## Exercise prompt
Please print every record below exactly as written, leaving out the pictures.

[[ Records shown, beginning ]]

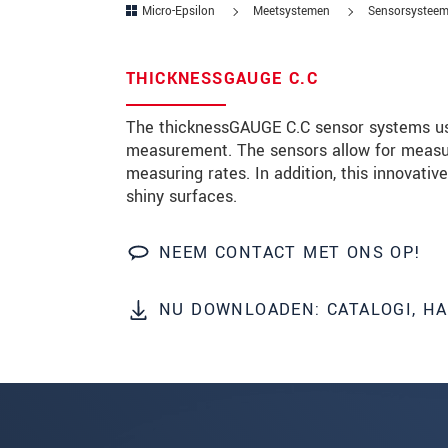
Micro-Epsilon
Meetsystemen
Sensorsysteem
Postcode
THICKNESSGAUGE C.C
Plaats
*
The thicknessGAUGE C.C sensor systems us
Land
*
measurement. The sensors allow for measu
measuring rates. In addition, this innovat
Telefoon
shiny surfaces.
E-mail
*
NEEM CONTACT MET ONS OP!
Bericht
*
NU DOWNLOADEN: CATALOGI, H
Houd mij op de hoogte van produc
* Verplichte velden
We behandelen uw gegevens vertrouweli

[[ Records shown, end ]]

## Answer space
Micro-Epsilon
Meetsystemen
Sensorsysteem
Postcode
THICKNESSGAUGE C.C
Plaats
*
The thicknessGAUGE C.C sensor systems us
Land
*
measurement. The sensors allow for measu
measuring rates. In addition, this innovat
Telefoon
shiny surfaces.
E-mail
*
NEEM CONTACT MET ONS OP!
Bericht
*
NU DOWNLOADEN: CATALOGI, H
Houd mij op de hoogte van produc
* Verplichte velden
We behandelen uw gegevens vertrouweli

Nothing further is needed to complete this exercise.